The opinions expressed herein are solely for your benefit, and may not be relied upon in any manner or any purpose by any other person.

This opinion is for your benefit in connection with the filing of the Registration Statement and may be relied upon solely by you and by Fulbright & Jaworski LLP and by persons entitled to rely upon it pursuant to the applicable provisions of the Securities Act of 1933, as amended. We hereby consent to the use of this opinion as an exhibit to the Registration Statement and to the use of our name under the caption “Legal Matters” in the prospectus included in the Registration Statement. In giving this consent, we do not thereby admit that we are within the category of persons whose consent is required under Section 7 of the Securities Act of 1933, as amended, or the rules and regulations promulgated thereunder.

Very truly yours,

Réti, Antall & Partners Law Firm

 

/s/ Dr. Várszegi Zoltán

    

/s/ Dr. Antall György

Dr. Várszegi Zoltán      Dr.

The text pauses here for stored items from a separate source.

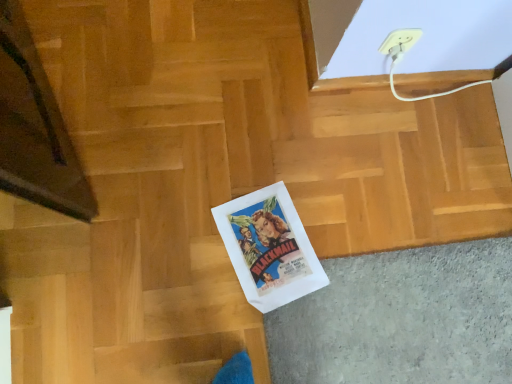 Question: Is point (198, 274) positioned closer to the camera than point (416, 29)?

Choices:
 (A) farther
 (B) closer

Answer: (A)

Question: Looking at their shapes, would you say white paper bag at center is wider or thinner than white plastic electric outlet at upper right?

Choices:
 (A) wide
 (B) thin

Answer: (A)

Question: From their relative heights in the image, would you say white paper bag at center is taller or shorter than white plastic electric outlet at upper right?

Choices:
 (A) tall
 (B) short

Answer: (B)

Question: From the image's perspective, is white plastic electric outlet at upper right located above or below white paper bag at center?

Choices:
 (A) above
 (B) below

Answer: (A)

Question: Considering the positions of white plastic electric outlet at upper right and white paper bag at center in the image, is white plastic electric outlet at upper right wider or thinner than white paper bag at center?

Choices:
 (A) thin
 (B) wide

Answer: (A)

Question: Is white plastic electric outlet at upper right inside the boundaries of white paper bag at center, or outside?

Choices:
 (A) outside
 (B) inside

Answer: (A)

Question: Considering the relative positions of white plastic electric outlet at upper right and white paper bag at center in the image provided, is white plastic electric outlet at upper right to the left or to the right of white paper bag at center?

Choices:
 (A) right
 (B) left

Answer: (A) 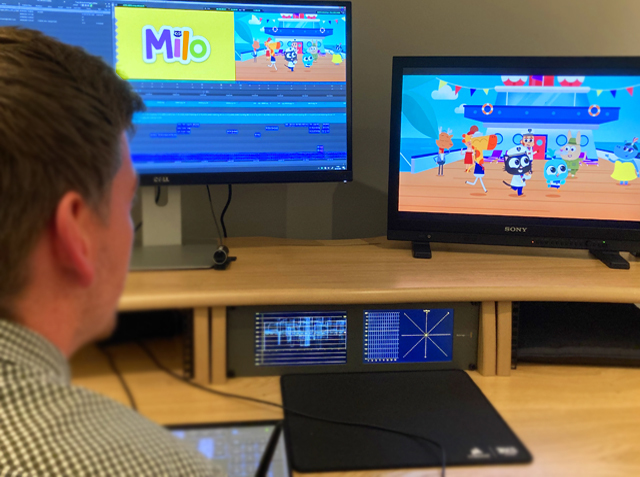 I want to click on tiered wooden desk, so pos(349,263), pos(586,407), pos(160,399).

Antall György
Member of the Law Firm      Partner


Réti, Antall & Partners

 

SCHEDULE

List of documents examined for the purpose of issuing the Hungarian law opinion:

 

1. the Deed of Foundation of the Company dated as of May 23, 2012 (the “Deed of Foundation”);

 

2. the company registry extract of the Company dated as of July 27, 2012;

 

3. Members’ list of the company dated as of April 10, 2012.